29 Jun What I’ve Learnt about Feeding the Performance Horse
“If there’s one thing that I’ve learnt over the past few years of feeding a team of show jumping performance horses, it’s this: keep it simple, stupid (KISS)! Don’t get me wrong – equine nutrition is an extremely broad topic that involves complex bodily processes… However, as we all know, horses have evolved to survive and thrive on a natural diet; the more that we can adhere to this, the better.”
In particular, the horse’s digestive system is designed to have roughage (in the form of grass/hay) passing through almost constantly. This fibre is critical to the health of your equine athlete, and should make up the majority of their diet. At the moment, all my horses are out 24/7. We are lucky enough here in Australia to have mild weather conditions that allow this – and I’m personally lucky to have access to a large paddock with excellent feed!

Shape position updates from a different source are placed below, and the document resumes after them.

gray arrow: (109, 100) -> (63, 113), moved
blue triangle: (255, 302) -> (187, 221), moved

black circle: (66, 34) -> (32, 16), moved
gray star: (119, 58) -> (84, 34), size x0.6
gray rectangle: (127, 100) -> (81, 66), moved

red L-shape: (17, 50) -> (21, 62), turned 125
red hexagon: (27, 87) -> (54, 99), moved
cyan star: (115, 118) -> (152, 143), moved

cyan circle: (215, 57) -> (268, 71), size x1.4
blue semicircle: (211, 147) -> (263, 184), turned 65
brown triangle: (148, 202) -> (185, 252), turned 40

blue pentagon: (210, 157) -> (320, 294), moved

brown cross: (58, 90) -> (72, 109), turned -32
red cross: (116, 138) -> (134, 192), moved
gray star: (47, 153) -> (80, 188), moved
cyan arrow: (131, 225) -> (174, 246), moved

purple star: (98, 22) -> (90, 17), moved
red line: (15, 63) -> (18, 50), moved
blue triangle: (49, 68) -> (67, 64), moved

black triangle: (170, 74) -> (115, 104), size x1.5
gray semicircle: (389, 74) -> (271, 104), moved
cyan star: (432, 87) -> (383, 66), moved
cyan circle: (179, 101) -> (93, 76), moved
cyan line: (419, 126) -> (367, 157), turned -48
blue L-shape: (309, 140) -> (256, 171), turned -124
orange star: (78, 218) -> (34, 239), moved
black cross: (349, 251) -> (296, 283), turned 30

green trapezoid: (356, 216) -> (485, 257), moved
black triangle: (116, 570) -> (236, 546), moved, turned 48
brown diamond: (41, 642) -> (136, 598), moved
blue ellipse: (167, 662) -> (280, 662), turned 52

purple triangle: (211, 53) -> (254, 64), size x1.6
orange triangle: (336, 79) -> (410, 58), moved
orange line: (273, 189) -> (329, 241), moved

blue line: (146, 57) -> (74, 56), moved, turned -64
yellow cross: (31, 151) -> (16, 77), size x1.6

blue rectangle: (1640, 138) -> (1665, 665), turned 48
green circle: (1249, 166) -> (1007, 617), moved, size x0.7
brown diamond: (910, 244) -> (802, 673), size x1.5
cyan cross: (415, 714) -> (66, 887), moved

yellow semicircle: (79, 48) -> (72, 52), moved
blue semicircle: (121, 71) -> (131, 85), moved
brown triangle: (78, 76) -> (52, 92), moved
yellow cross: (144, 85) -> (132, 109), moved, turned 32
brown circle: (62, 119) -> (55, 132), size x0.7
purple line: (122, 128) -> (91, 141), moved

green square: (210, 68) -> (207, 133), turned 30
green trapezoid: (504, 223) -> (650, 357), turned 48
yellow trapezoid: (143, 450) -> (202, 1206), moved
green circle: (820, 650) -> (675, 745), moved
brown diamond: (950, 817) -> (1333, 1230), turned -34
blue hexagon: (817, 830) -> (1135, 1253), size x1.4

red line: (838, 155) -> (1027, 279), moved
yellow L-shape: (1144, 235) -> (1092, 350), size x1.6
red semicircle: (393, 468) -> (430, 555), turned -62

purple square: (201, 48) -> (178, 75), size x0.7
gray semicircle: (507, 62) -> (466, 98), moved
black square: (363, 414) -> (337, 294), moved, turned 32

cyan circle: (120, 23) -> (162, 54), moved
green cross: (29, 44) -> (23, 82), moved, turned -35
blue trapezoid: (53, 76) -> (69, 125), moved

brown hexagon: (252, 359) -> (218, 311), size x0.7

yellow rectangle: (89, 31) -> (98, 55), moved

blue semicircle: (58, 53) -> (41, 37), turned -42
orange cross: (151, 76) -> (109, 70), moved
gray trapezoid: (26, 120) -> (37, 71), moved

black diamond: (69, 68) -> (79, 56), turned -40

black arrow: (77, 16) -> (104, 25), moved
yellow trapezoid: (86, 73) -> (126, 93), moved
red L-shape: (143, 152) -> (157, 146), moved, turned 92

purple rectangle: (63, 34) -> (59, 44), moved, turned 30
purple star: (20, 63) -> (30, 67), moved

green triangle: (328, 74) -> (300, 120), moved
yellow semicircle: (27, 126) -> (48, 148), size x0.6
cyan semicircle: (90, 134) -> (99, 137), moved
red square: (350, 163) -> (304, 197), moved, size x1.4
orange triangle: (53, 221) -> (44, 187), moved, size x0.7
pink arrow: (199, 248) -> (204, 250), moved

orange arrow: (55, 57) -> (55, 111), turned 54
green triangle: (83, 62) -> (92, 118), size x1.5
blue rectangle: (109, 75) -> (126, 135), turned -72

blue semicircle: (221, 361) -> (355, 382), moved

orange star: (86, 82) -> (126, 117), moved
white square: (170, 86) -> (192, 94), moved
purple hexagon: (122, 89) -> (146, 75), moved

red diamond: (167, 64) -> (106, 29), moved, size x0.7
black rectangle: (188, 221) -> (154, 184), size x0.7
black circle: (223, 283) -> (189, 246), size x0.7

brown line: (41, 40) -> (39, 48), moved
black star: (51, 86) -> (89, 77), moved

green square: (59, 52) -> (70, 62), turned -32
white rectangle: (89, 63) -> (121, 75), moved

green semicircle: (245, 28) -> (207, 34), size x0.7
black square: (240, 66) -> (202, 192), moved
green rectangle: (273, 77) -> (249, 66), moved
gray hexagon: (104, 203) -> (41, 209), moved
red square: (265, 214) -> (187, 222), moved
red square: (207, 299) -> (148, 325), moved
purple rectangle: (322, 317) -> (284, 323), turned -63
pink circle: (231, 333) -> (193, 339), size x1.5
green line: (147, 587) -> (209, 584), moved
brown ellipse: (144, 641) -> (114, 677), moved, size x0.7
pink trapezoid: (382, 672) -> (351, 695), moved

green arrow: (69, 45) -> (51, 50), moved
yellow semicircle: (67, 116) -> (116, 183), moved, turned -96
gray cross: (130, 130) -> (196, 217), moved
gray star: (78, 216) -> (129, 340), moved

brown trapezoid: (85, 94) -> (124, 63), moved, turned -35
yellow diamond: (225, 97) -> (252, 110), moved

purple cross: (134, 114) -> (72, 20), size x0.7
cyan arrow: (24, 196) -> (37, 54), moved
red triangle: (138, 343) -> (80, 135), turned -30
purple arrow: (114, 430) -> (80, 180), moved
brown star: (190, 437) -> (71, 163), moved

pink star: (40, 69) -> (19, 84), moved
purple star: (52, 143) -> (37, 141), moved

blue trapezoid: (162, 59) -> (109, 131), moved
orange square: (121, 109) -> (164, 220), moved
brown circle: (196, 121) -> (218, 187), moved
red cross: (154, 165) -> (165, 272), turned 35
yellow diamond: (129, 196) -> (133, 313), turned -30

On top of this diet of regular forage, it’s important to ensure that their daily protein, fats, vitamin + mineral needs are met. The good thing is, there are feed companies out there that have produced feeds that are developed by experts and backed by research, taking the confusion out for the end user. As long as you’re feeding the right quantities, it’s extremely unlikely that your horse will be lacking in anything on the nutrient side of things if you’re feeding a ‘complete’ feed.
I choose to feed Thompson & Redwood Claytons Pellets (low grain, high fibre pellet) to my show jumpers, and Thompson & Redwood Grower Weaner Pellets to my foal (high protein and nutritionally balanced for growing young horses). These are both complete pelleted feeds, meaning that no other supplements are required. Not only that, but they are made fresh from local ingredients here in Western Australia – unlike many of the other commercial feeds on the market! My mum’s older horse is also fed Thompson & Redwood Horse Cubes, which are high fibre and high calorie (perfect for senior horses).
On top of these basic equine nutrition principles, the two key things I’ve learnt to keep in mind for performance horses is to provide the right amount of energy for the work they’re doing, and to supplement their feed with electrolytes (especially when undergoing hard work). You can assess how much energy they require by monitoring condition as workload is increased or contacting someone from your feed company for advice. Make sure they also have access to clean, fresh water at all times.
In saying that, I’ve also learnt that there’s not ‘one’ right way of feeding. Just like humans, every horse is different, with different metabolisms and feeding preferences. Stick to the basic feeding principles though, and you will be on the right track! Feeding really shouldn’t be rocket science (again, KISS), especially with the wealth of information and expertly manufactured complete feeds out there.